He plainly shews by these words that He took upon Him the humiliation and submission to the emptying (of His glory), and both the very name of Christ and the reality for our sakes:
for the Spirit, He says, which by nature is in Me by the sameness of Our substance and deity, also descended upon Me from without.
And so also in the Jordan It came upon Me in the form of a dove, not because It was not in Me, but for the reason for which He anointed Me.
And what was the reason for which He chose to be anointed? It was our being destitute of the Spirit by that denunciation of old, “My Spirit shall not abide in these men, because they are flesh.”
These words the incarnate Word of God speaks: for being very God of very God the Father, and having become for our sakes man without undergoing change, with us He is anointed with the oil of gladness, the Spirit having descended upon Him at the Jordan in the form of a dove.
For in old time both kings and priests were anointed symbolically, gaining thereby a certain measure of sanctification:
but He Who for our sakes became incarnate, was anointed with the spiritual oil of sanctification, and the actual descent of the Spirit, receiving It not for Himself, but for us.
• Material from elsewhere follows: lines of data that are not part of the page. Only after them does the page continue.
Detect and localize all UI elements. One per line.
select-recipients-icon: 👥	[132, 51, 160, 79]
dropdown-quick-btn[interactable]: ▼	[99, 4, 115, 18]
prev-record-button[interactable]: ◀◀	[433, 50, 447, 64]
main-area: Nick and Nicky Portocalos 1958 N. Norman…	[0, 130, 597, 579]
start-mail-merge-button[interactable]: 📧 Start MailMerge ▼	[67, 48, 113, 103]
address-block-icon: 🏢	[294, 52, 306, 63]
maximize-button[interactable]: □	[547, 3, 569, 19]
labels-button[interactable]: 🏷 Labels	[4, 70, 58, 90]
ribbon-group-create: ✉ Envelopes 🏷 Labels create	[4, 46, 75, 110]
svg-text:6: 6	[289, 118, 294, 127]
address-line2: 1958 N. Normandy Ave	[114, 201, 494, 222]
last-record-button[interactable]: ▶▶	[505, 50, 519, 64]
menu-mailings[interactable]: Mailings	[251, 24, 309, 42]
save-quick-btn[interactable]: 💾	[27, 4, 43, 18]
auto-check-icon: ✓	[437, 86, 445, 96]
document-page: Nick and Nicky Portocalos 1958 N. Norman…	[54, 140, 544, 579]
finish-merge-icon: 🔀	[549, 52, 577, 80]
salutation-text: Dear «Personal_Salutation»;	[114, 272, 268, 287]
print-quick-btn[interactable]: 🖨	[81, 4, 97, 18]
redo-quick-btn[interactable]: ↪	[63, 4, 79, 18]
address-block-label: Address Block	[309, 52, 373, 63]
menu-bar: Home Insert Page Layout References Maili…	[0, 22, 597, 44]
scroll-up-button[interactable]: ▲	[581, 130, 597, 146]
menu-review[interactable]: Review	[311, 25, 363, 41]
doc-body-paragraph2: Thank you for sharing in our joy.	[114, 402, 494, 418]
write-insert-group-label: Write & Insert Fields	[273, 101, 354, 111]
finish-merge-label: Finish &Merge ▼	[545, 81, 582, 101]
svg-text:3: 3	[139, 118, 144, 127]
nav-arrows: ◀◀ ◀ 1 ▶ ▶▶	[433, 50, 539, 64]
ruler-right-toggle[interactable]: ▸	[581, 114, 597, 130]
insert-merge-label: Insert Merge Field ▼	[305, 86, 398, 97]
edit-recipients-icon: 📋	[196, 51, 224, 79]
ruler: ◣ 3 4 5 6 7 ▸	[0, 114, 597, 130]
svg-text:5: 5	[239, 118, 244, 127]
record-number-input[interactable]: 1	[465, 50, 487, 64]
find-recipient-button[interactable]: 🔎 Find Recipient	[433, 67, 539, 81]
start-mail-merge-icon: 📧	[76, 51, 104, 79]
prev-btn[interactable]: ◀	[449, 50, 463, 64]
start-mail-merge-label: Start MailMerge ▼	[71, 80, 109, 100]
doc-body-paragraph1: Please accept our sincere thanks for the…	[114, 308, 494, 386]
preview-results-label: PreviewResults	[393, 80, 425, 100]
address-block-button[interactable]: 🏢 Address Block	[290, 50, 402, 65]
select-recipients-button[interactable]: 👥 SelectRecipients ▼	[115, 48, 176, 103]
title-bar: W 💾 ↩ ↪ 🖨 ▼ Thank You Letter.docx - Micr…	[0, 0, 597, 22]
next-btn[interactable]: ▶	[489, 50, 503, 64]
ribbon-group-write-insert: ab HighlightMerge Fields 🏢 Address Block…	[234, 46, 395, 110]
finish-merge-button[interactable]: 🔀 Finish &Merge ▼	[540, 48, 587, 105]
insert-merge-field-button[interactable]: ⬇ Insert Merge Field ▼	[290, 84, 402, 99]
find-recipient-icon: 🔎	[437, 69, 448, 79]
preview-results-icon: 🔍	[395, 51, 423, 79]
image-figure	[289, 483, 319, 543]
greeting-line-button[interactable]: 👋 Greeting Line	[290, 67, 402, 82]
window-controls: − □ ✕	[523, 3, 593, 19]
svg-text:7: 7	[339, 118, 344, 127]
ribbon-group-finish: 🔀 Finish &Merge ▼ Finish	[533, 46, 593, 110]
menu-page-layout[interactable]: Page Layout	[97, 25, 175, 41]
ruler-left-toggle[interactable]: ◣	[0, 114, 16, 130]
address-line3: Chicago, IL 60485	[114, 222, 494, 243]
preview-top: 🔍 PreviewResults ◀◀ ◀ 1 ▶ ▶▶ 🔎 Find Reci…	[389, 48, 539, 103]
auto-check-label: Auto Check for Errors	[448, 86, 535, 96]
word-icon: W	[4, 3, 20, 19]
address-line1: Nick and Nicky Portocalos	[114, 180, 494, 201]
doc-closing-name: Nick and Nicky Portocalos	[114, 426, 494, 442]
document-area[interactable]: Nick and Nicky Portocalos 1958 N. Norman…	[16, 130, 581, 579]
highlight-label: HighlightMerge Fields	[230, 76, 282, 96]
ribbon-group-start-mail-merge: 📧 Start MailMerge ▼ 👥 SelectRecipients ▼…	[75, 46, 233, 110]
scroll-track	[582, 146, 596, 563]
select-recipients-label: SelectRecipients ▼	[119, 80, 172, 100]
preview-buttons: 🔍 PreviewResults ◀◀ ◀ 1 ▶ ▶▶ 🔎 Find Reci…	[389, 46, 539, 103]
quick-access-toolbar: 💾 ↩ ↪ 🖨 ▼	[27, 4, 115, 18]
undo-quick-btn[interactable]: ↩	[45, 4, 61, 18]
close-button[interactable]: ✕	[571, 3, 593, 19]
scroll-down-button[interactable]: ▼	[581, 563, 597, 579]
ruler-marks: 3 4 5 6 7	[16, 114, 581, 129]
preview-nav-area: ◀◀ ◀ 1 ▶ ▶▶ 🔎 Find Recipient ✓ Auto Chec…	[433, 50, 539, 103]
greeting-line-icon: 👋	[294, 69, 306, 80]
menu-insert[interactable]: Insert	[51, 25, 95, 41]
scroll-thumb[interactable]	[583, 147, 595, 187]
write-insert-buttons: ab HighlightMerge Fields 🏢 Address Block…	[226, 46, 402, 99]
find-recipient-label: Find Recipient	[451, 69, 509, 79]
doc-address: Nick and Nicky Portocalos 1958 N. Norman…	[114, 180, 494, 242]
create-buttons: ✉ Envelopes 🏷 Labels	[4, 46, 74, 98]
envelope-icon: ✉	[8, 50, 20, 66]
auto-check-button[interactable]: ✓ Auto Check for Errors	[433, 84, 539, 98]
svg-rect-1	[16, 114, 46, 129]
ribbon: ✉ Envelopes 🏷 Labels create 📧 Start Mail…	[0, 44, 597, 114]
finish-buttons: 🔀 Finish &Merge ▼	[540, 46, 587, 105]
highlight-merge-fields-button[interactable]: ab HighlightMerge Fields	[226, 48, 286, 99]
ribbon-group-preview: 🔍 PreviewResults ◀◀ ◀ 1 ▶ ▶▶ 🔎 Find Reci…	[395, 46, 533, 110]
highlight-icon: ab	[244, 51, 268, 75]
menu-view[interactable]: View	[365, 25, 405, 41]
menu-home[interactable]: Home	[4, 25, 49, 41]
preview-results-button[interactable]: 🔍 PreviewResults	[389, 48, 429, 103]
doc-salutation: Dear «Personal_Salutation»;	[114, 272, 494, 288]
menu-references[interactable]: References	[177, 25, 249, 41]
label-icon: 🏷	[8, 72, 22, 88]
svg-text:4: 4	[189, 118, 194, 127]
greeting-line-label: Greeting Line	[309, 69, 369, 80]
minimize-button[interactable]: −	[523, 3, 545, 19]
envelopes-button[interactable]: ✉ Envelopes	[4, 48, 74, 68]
For inasmuch as the Spirit had taken its flight, and not made His abode in us because of our being flesh, the earth was full of grief, being deprived of the participation of God.
And He proclaimed also deliverance to captives, which also He accomplished by having bound the strong one, Satan, who in tyrant fashion lorded it over our race, having torn away from Him us his goods.
As the words “He anointed Me” befit the manhood: for it is not the divine nature which is anointed, but that which is akin to us: so also the words “He sent Me” are to be referred to that which is human.
Those also whose heart was of old obscured by the darkness of the devil, He has illuminated by rising as some Sun of Righteousness, and making them the children no longer of night and darkness, but of light and day, according to Paul’s word: and those who were blind–for the Apostate had blinded their hearts–have recovered their sight, and acknowledged the truth;
and, as Isaiah says, “Their darkness has become light:” that is, the ignorant have become wise: those that once were in error, have known the paths of righteousness.
Cyril of Alexandria (c. 376-444): Commentary on Luke, Sermon 12 (on Luke 4:13).